Note that I did not describe a difference in difficulty of the musical pieces. For instance, a self-taught person may be able to play Liszt's Transcendental Études very well and without mistakes, but it just doesn't have the same "character" that it does from someone who has taken lessons. You'll quite often find on Youtube for instance people who have taught themselves very difficult pieces and spent many hours practicing, but it still doesn't sound the same (as good) as a professional playing a technically simpler piece.
Clearly, I'm generalizing here. But I've spent many hours in the music rooms at my local university, and I have noticed a very definitive trend regarding the differences between music students and people who go to the practice rooms for fun, even if the ones who are playing for fun practice many more hours.
I ask this question as someone who is myself self-taught, and I want to figure out the way to make my playing have more of the above three characteristics.
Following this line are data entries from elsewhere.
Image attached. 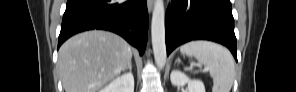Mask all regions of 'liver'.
Listing matches in <instances>:
<instances>
[{"instance_id": "liver-1", "label": "liver", "mask_w": 296, "mask_h": 92, "mask_svg": "<svg viewBox=\"0 0 296 92\" xmlns=\"http://www.w3.org/2000/svg\"><path fill=\"white\" fill-rule=\"evenodd\" d=\"M130 45L100 30L68 39L59 49L57 68L65 92H97L131 62Z\"/></svg>"}]
</instances>
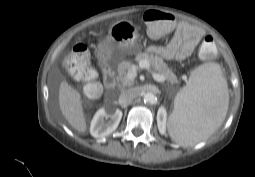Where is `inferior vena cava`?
<instances>
[{"label":"inferior vena cava","instance_id":"inferior-vena-cava-1","mask_svg":"<svg viewBox=\"0 0 255 177\" xmlns=\"http://www.w3.org/2000/svg\"><path fill=\"white\" fill-rule=\"evenodd\" d=\"M138 96H139V91L137 89H129L120 95L119 100L122 103H131Z\"/></svg>","mask_w":255,"mask_h":177}]
</instances>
I practice for many hours each day, and while technically I guess my music sounds decent to non-pianists, I find my own recordings very unsatisfying and I don't enjoy listening to them, especially compared to someone who has been taught piano. Ideally, I would sign up for lessons with a good instructor, but I don't have the money for that right now (grad student), so I'm doing the next best thing, which is asking for advice on here.
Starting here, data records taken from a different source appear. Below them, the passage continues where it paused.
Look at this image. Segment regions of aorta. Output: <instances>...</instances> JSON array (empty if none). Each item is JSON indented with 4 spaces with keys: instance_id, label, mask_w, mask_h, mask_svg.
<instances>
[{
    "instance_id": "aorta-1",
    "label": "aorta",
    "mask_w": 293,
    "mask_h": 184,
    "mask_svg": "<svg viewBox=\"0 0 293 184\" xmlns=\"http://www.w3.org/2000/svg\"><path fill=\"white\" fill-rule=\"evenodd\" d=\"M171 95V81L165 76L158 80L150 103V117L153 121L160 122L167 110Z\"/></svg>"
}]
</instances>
More specifically, I'm asking what I need to do while practicing to sound less amateur. Should I practice scales? I've never done that before. What is the optimal ratio of play time vs. rest time while practicing? How many hours should be practiced a day, and how should I split up the hours? (Most of my practicing is currently done in 6-7 hour non-stop blocks). Should I repeat the whole piece each time I practice, or focus on 5-10 second subsections? What about hand position and fingering technique; I know absolutely nothing about this and just wing it.
These are a lot of questions, so even a good online reference or a book would be helpful to me.